No designer is a specialist anymore. They must do it all — from print to Web — and Adobe gets that. To that end, when the company released CS4 Sept. 22, it engineered upgrades across all of its apps, and it also made sure that interface changes are present throughout. Here are a few that stood out for me.

Interface enhancements
Application Frames is a feature that makes any designer who works with multiple applications at the same time breathe a sigh of relief.

This new default setting creates a resizable window that contains the entire application workspace — panels and all. This means that the days of dead (desktop) space between project and panels are over. Unless you choose to deactivate Application Frames and work as you do now — which is, of course an option.

N-up Sample Graphics: Adobe Inc.
Multiple images shown using the N-up feature to show multiple open files. If you look closely, you can see each of these images are in their own window that you can resize and move as you wish.
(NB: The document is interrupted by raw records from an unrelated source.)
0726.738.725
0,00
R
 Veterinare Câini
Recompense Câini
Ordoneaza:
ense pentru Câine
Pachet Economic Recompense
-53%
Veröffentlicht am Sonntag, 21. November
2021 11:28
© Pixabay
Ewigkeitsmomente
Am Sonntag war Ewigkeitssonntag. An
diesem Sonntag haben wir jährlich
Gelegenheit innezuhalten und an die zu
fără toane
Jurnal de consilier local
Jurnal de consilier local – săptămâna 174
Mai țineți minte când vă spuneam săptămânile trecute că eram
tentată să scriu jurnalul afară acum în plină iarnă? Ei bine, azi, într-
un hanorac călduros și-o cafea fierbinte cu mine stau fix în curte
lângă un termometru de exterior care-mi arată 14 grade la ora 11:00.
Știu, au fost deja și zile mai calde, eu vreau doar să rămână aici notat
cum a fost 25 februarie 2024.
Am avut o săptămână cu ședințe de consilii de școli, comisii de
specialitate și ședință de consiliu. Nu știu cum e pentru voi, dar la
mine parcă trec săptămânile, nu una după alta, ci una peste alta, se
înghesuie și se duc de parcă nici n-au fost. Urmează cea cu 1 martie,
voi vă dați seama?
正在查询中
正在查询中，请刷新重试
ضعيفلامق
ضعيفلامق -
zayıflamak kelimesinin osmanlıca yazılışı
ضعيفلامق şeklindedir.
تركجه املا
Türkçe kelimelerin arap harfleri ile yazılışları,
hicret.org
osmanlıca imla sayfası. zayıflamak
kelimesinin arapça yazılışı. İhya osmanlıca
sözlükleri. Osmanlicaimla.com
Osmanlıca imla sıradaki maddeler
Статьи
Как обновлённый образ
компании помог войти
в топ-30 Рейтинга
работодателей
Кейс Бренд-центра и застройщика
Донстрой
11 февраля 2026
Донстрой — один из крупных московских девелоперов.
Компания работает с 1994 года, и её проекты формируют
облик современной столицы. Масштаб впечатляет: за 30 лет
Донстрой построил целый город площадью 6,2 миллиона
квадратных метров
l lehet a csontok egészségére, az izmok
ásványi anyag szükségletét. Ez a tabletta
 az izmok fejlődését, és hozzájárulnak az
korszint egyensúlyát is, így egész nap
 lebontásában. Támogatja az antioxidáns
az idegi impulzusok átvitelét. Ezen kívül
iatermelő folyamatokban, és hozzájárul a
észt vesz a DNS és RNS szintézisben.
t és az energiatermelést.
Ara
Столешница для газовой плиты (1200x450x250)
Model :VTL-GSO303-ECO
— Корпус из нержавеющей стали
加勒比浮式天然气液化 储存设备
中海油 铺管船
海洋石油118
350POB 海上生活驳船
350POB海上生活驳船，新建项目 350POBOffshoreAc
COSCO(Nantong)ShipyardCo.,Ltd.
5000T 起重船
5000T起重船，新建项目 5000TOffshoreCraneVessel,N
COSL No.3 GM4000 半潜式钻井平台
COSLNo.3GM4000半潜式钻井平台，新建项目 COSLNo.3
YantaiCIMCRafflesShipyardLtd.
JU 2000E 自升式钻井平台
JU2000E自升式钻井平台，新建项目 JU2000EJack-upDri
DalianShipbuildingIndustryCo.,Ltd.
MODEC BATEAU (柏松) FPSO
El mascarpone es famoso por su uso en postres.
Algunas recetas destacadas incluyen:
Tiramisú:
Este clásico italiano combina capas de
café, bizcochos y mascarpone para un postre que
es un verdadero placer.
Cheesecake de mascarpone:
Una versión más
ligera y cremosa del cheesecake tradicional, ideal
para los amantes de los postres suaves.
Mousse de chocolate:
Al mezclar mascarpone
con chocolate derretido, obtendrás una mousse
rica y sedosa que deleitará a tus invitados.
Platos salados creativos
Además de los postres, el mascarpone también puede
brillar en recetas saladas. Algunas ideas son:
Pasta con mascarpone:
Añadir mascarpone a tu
However, at any time, you can go to an N-up view to bring all those files easily back into view.


The tabbed document feature is also welcome as an easy way to navigate multiple open files within a single program. The N-up View button takes organizing those open files one step further. This button contains presets for displaying all your open files at once on a square window grid, stacked horizontally, or a mix of both (see image above).

The Tabbed Documents and N-up features are available in InDesign, Photoshop and Illustrator.

Photoshop
As usual, there are a lot of new features so I’ve chosen a few of my favorites to mention.

Topping the list is a feature that will make old-school photographers and photography contest judges cringe: intelligent image scaling. In a nutshell, IIS lets you take a picture and modify its horizontal or vertical proportions without distorting any of the important pieces within the image.

That means you can take a 3-by-5 inch image and make it 6-by-5-inch image — or vice versa — without distortion.

When you first see this work, trust me: Your jaw will hit the floor.

Adobe says the software can analyze and detect important data — primarily people — and maintain their integrity while adding or subtracting the surrounding pixels to fill or shrink accordingly. Adobe concedes that IIS will work better with more natural surroundings versus a geometric background.

For the occasion where IIS isn’t generating the result you like, there is a workaround: Creating a new Alpha channel where important parts of the picture are selected will tell IIS that these are protected areas not to be reformulated. It’s a small step for exceptional results and I believe this additional step will be the norm more than the exception.

Live motion
You know that feeling of “wheeeeee” you get when you navigate an iPhone for the first time? Those smooth movements from the most minimal flick of your finger? Photoshop gives me that feeling now, too, in several of its new features.

The ultra-smooth, pan, zoom, preview and painting tools as well as fluid canvas rotation not only feel good visually, they save a poor designer a whole bucket of mouse and keyboard clicks:

•To zoom, just hold the apple-plus key (no repeated tapping of keys).
•To move around on the image while zoomed in, just a flick of the mouse while using the hand tool lets the image slide naturally by.
•To change brush sizes on the fly, hold the control-option keys and drag the mouse to make that brush the perfect size (no more messing with specific pixel size) and add the apple key to that combo to adjust the brush hardness — all live and without menus.
•Fluid canvas rotation allows a user to navigate a live rotation as a means of touching up an image in a more natural manner and reset the image to its original orientation with the click of a button.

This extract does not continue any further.